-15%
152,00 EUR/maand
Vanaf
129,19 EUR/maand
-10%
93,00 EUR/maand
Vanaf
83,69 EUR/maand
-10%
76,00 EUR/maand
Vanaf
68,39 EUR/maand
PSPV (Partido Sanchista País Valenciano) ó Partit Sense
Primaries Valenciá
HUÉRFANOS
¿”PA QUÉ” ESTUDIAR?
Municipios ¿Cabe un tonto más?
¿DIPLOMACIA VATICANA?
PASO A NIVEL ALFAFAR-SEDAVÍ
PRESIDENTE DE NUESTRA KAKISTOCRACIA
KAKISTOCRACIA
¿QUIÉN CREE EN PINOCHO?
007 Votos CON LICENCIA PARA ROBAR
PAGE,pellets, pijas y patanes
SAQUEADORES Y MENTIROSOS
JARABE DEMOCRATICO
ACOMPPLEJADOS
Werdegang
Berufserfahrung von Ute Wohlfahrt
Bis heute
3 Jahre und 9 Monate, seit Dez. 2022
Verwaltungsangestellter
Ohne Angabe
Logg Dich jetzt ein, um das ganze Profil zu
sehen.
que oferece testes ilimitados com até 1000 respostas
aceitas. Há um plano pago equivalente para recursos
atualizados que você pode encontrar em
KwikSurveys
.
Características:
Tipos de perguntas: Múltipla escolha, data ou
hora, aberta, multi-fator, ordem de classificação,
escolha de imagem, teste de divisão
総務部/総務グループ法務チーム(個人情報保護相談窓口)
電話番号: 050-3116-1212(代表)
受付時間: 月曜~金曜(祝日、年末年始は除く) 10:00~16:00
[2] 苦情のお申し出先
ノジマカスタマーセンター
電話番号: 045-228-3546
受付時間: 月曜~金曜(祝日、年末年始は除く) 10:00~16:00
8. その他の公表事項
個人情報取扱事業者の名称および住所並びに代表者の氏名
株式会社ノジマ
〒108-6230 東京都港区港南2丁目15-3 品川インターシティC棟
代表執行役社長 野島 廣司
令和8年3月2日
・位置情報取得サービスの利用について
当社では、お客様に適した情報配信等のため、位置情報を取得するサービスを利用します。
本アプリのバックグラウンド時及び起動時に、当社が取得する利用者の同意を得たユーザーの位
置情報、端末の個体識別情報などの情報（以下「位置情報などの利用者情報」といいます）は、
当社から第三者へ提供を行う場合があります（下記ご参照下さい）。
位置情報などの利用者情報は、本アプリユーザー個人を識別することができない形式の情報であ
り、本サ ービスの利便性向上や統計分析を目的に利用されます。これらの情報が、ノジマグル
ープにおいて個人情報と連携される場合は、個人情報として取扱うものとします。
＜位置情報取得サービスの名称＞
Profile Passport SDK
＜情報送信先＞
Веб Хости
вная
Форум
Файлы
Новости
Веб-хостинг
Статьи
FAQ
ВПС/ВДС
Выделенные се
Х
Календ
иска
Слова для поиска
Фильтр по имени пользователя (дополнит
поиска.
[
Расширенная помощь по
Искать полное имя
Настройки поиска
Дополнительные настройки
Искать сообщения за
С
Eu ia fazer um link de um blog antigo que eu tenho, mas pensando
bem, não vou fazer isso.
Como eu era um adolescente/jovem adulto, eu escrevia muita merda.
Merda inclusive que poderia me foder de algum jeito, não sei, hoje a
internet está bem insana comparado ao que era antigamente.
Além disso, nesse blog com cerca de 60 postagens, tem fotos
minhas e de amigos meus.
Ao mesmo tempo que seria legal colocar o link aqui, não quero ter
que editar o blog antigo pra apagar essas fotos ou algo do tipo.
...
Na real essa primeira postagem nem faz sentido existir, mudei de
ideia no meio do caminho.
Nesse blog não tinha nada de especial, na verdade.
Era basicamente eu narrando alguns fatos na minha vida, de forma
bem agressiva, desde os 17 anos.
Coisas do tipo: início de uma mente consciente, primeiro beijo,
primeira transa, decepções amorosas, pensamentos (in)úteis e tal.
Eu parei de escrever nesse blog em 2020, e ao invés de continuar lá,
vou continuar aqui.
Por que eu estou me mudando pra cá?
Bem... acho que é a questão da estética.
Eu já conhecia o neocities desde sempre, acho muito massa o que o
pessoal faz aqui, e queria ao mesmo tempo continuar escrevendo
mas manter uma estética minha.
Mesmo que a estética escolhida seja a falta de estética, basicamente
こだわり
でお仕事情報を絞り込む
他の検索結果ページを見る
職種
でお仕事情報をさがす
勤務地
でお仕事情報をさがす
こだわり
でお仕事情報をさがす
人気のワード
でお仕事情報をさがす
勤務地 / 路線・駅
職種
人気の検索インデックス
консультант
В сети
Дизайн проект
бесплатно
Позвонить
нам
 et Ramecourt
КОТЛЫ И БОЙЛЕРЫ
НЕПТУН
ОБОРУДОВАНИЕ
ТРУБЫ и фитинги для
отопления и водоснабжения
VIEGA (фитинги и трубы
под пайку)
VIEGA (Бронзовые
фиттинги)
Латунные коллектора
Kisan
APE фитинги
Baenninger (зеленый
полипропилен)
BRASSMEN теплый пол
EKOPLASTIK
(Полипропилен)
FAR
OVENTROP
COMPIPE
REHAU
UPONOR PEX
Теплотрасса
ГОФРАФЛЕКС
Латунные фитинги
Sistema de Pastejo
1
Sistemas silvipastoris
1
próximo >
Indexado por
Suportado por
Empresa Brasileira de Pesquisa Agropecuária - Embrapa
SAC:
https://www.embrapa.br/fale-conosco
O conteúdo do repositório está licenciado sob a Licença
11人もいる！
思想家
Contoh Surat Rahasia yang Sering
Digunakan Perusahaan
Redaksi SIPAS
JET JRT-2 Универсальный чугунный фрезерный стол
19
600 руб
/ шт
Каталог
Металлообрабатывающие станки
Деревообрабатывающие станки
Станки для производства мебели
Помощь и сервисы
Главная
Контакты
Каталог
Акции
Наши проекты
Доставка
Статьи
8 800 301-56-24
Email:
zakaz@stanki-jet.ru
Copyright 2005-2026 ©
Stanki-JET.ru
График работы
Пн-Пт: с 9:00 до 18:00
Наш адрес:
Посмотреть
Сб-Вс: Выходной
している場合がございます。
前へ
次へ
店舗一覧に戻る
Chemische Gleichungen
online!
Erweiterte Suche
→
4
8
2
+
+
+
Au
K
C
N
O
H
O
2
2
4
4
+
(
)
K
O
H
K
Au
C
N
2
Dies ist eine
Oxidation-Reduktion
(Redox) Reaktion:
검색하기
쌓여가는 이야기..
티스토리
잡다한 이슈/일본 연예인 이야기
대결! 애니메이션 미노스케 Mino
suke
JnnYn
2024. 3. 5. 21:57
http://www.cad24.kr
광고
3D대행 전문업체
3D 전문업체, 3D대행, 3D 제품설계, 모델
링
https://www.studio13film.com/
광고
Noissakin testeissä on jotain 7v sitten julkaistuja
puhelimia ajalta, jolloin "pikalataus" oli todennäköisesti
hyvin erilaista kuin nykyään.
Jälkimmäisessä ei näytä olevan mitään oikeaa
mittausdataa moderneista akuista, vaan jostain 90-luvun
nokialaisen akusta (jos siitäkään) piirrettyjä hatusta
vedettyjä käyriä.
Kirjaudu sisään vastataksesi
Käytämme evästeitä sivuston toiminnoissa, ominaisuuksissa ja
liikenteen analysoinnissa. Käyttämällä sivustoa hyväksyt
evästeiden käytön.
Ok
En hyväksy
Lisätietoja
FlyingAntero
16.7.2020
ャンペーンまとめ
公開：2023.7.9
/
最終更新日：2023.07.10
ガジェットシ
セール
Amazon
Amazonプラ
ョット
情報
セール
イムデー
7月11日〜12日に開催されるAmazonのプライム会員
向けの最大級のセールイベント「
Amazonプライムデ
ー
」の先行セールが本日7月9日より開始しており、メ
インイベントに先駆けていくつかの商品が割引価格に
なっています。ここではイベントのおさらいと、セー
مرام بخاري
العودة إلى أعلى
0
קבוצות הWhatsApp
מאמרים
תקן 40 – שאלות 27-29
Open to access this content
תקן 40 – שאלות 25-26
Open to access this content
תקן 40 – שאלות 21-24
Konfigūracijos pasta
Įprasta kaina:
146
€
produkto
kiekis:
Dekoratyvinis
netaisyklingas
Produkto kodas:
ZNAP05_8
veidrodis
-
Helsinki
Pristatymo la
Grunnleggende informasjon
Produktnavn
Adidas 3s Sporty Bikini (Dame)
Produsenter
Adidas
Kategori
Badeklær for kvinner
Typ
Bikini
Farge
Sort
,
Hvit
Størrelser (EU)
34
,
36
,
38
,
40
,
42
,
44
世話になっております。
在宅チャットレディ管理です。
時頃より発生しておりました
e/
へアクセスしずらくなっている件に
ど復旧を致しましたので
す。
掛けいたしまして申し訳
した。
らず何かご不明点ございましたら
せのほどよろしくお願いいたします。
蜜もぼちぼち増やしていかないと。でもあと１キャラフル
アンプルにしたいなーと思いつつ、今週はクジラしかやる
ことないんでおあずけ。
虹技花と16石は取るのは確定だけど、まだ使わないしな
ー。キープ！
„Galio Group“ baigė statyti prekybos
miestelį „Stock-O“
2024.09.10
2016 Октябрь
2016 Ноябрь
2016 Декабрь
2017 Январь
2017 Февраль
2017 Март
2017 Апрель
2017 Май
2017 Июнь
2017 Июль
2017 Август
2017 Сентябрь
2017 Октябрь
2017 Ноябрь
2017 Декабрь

■ Task objective
Every line of the entries that includes "acho" must be copied into the answer.

■ Response to this task
Bem... acho que é a questão da estética.
Eu já conhecia o neocities desde sempre, acho muito massa o que o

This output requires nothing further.